-- Records provided follows --
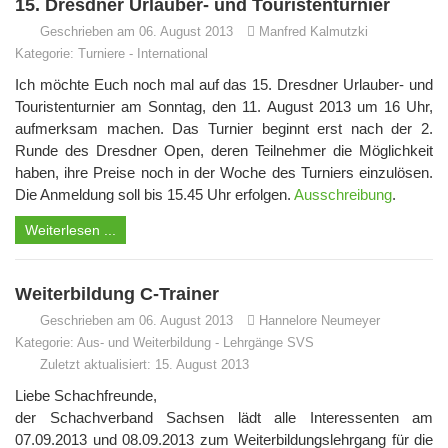
15. Dresdner Urlauber- und Touristenturnier
Geschrieben am 06. August 2013
Manfred Kalmutzki
Kategorie:
Turniere
-
International
Ich möchte Euch noch mal auf das 15. Dresdner Urlauber- und
Touristenturnier am Sonntag, den 11. August 2013 um 16 Uhr,
aufmerksam machen. Das Turnier beginnt erst nach der 2.
Runde des Dresdner Open, deren Teilnehmer die Möglichkeit
haben, ihre Preise noch in der Woche des Turniers einzulösen.
Die Anmeldung soll bis 15.45 Uhr erfolgen.
Ausschreibung
.
Weiterlesen ...
Weiterbildung C-Trainer
Geschrieben am 06. August 2013
Hannelore Neumeyer
Kategorie:
Aus- und Weiterbildung
-
Lehrgänge SVS
Zuletzt aktualisiert: 15. August 2013
Liebe Schachfreunde,
der Schachverband Sachsen lädt alle Interessenten am
07.09.2013 und 08.09.2013 zum Weiterbildungslehrgang für die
-- Records provided concluded --
Copy back, word for word, every line between the top of the material above and the line that contains "haben, ihre Preise", both included, without any pictures.

15. Dresdner Urlauber- und Touristenturnier
Geschrieben am 06. August 2013
Manfred Kalmutzki
Kategorie:
Turniere
-
International
Ich möchte Euch noch mal auf das 15. Dresdner Urlauber- und
Touristenturnier am Sonntag, den 11. August 2013 um 16 Uhr,
aufmerksam machen. Das Turnier beginnt erst nach der 2.
Runde des Dresdner Open, deren Teilnehmer die Möglichkeit
haben, ihre Preise noch in der Woche des Turniers einzulösen.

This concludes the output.